At the same time, Atari was looking to enhance the TOS with multitasking abilities. MiNT could fulfill the job, and Atari hired Eric Smith. MiNT was adopted as an official alternative kernel with the release of the Atari Falcon, slightly altering the MiNT acronym into "MiNT is Now TOS". Atari bundled MiNT with a multitasking version of the Graphics Environment Manager (GEM) under the name MultiTOS as a floppy disk based installer.

After Atari left the computer market, MiNT development continued as FreeMiNT, and became maintained by a team of volunteers. FreeMiNT development follows a classic open-source approach, with the source code hosted on a publicly browsable FreeMiNT Git repository on GitHub and development discussed in a public mailing list, which is maintained on SourceForge, after an earlier (2014) move from AtariForge, where it was maintained for almost 20 years.
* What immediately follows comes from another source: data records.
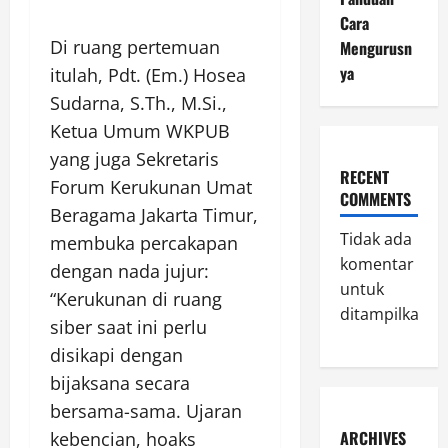
Cara
Di ruang pertemuan
Mengurusn
ya
itulah, Pdt. (Em.) Hosea
Sudarna, S.Th., M.Si.,
Ketua Umum WKPUB
yang juga Sekretaris
RECENT
Forum Kerukunan Umat
COMMENTS
Beragama Jakarta Timur,
Tidak ada
membuka percakapan
komentar
dengan nada jujur:
untuk
“Kerukunan di ruang
ditampilkan.
siber saat ini perlu
disikapi dengan
bijaksana secara
bersama-sama. Ujaran
ARCHIVES
kebencian, hoaks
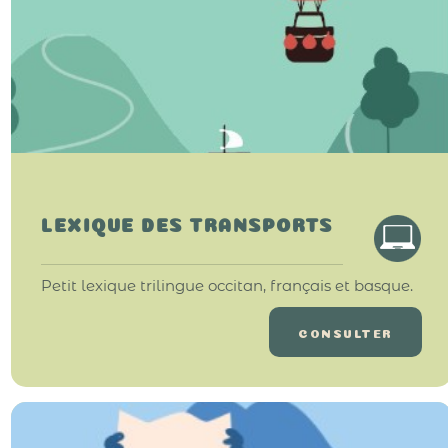
LEXIQUE DES TRANSPORTS
Petit lexique trilingue occitan, français et basque.
CONSULTER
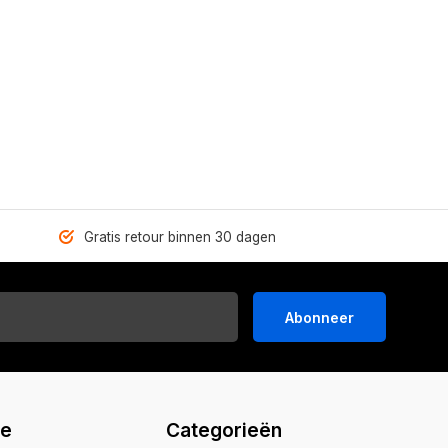
Gratis retour binnen 30 dagen
Abonneer
ie
Categorieën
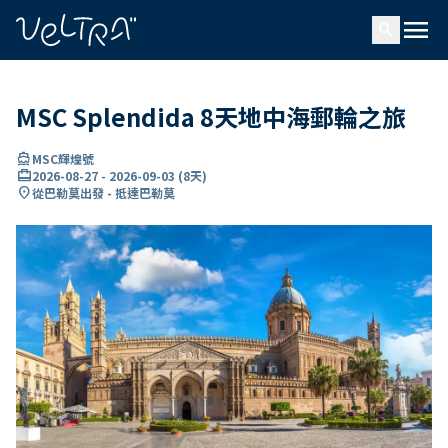
ading...
入
menu
…
search
MSC Splendida 8天地中海郵輪之旅
directions_boat
MSC輝煌號
card_travel
2026-08-27
-
2026-09-03
(
8天
)
location_on
從巴勒莫出發 - 抵達巴勒莫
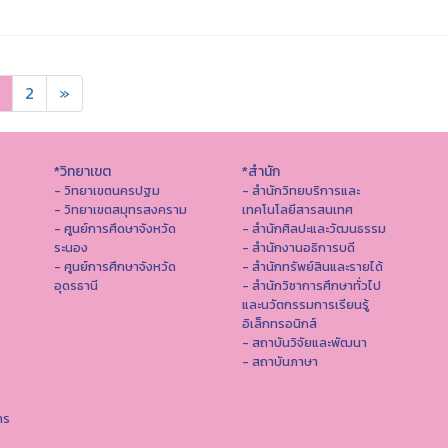
2
»
*วิทยาเขต
*สำนัก
- วิทยาเขตนครปฐม
- สำนักวิทยบริการและ
- วิทยาเขตสมุทรสงคราม
เทคโนโลยีสารสนเทศ
- ศูนย์การศึดษาจังหวัด
- สํานักศิลปะและวัฒนธรรม
ระนอง
- สำนักงานอธิการบดี
- ศูนย์การศึกษาจังหวัด
- สำนักทรัพย์สินและรายได้
อุดรธานี
- สำนักวิชาการศึกษาทั่วไป
และนวัตกรรมการเรียนรู้
อิเล็กทรอนิกส์
- สถาบันวิจัยและพัฒนา
- สถาบันภาษา
าร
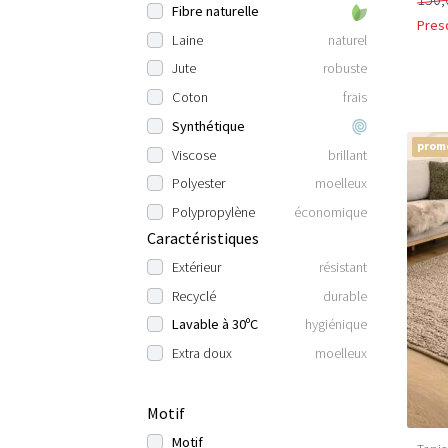
Fibre naturelle
Pres
Laine
naturel
Jute
robuste
Coton
frais
Synthétique
prom
Viscose
brillant
Polyester
moelleux
Polypropylène
économique
Caractéristiques
Extérieur
résistant
Recyclé
durable
Lavable à 30ºC
hygiénique
Extra doux
moelleux
Motif
Motif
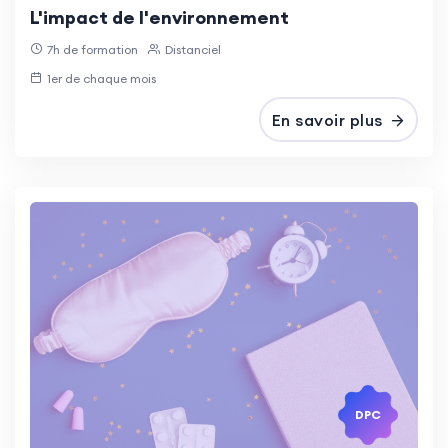
L'impact de l'environnement
7h de formation
Distanciel
1er de chaque mois
En savoir plus
DPC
== MiNT software ecosystem ==
FreeMiNT provides only a kernel, so several distributions support MiNT, like VanillaMint, EasyMint, STMint, and BeeKey/BeePi.

Although FreeMiNT can use the graphical user interface of the TOS (the Graphics Environment Manager GEM and the Application Environment Services or AES), it is better served with an enhanced AES which can use its multi-tasking abilities.

The default one is currently XaAES, which is developed as a FreeMiNT kernel module. The older N.AES also works, however the modern alternative is MyAES.